▶ **What the task requires**:
The lines of the records that include "cookies" should all be copied.

*** Block opens ***

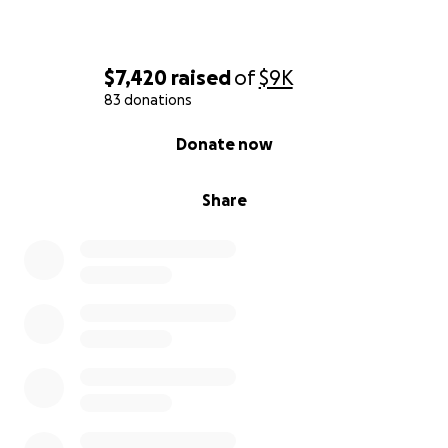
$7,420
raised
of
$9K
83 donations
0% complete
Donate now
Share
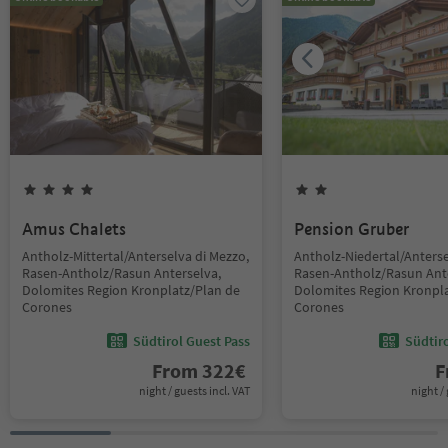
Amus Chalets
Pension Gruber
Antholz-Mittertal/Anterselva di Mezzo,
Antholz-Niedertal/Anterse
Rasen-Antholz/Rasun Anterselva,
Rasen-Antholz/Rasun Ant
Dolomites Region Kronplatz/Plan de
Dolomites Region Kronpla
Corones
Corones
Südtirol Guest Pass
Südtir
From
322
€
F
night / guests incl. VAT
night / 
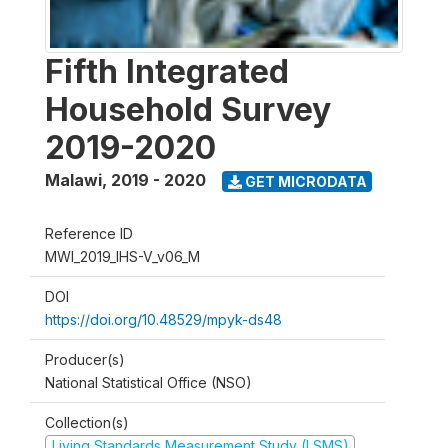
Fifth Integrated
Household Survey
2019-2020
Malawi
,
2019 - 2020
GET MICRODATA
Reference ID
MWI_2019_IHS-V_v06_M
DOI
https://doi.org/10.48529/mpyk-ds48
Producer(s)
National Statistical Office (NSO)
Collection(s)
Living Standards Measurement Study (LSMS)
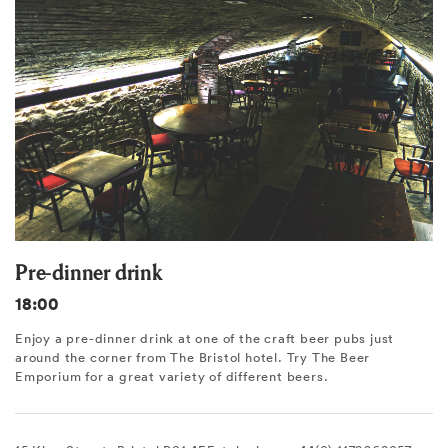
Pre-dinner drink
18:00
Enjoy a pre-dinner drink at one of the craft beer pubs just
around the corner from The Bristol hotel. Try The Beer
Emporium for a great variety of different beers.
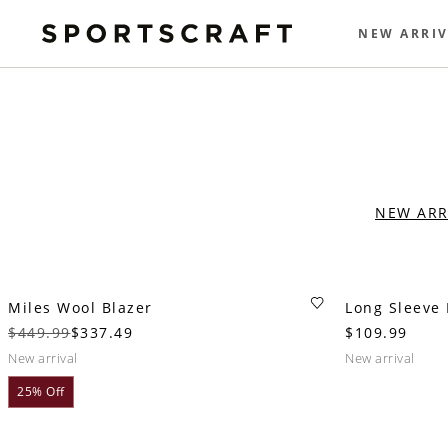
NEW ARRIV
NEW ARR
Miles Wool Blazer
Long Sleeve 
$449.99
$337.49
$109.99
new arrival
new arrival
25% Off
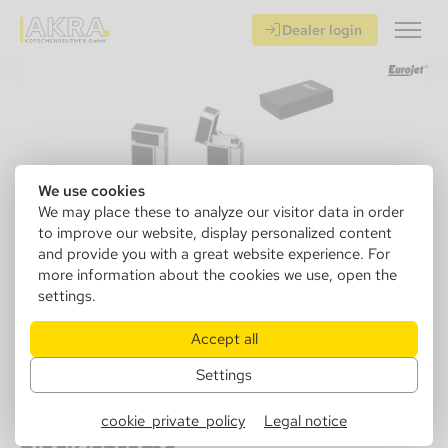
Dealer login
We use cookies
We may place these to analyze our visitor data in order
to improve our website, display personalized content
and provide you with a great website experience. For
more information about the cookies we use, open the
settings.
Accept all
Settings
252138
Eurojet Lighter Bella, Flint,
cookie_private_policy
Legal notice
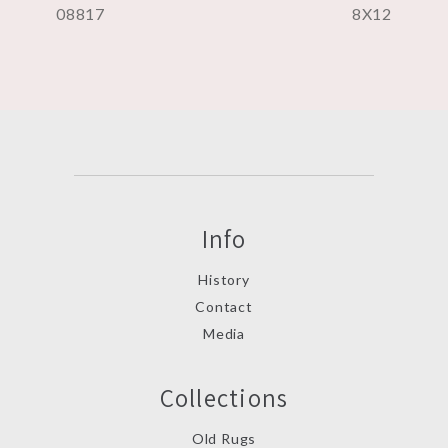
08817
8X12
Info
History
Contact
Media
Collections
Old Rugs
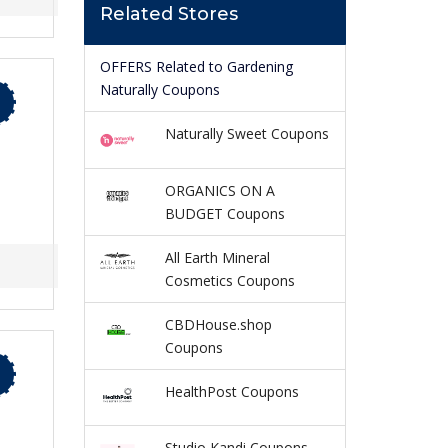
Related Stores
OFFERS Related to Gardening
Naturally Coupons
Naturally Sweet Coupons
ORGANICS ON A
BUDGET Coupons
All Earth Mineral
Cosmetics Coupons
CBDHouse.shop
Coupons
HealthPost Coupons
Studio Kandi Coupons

*** Block closes ***

▶ **Response**:
We use cookies
more information about the cookies we use, open the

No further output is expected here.